Records excerpted from a collection:
#####
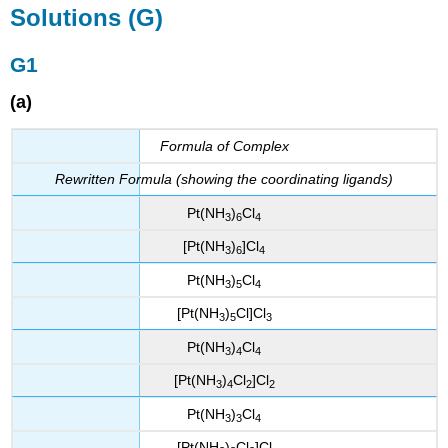
Solutions (G)
G1
(a)
Formula of Complex
Rewritten Formula (showing the coordinating ligands)
Pt(NH
)
Cl
3
6
4
[Pt(NH
)
]Cl
3
6
4
Pt(NH
)
Cl
3
5
4
[Pt(NH
)
Cl]Cl
3
5
3
Pt(NH
)
Cl
3
4
4
[Pt(NH
)
Cl
]Cl
3
4
2
2
Pt(NH
)
Cl
3
3
4
[Pt(NH
)
Cl
]Cl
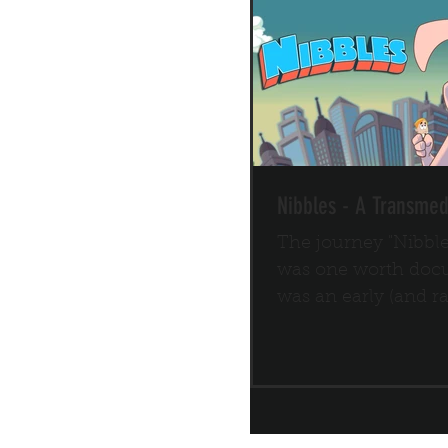
Nibbles - A Transmed
The journey "Nibbl
was one worth docu
was an early (and r
of a transmedia IP s
a...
#####
Retype each line above exactly. Leave the images out.

Solutions (G)
G1
(a)
Formula of Complex
Rewritten Formula (showing the coordinating ligands)
Pt(NH
)
Cl
3
6
4
[Pt(NH
)
]Cl
3
6
4
Pt(NH
)
Cl
3
5
4
[Pt(NH
)
Cl]Cl
3
5
3
Pt(NH
)
Cl
3
4
4
[Pt(NH
)
Cl
]Cl
3
4
2
2
Pt(NH
)
Cl
3
3
4
[Pt(NH
)
Cl
]Cl
Nibbles - A Transmed
The journey "Nibbl
was one worth docu
was an early (and r
of a transmedia IP s
a...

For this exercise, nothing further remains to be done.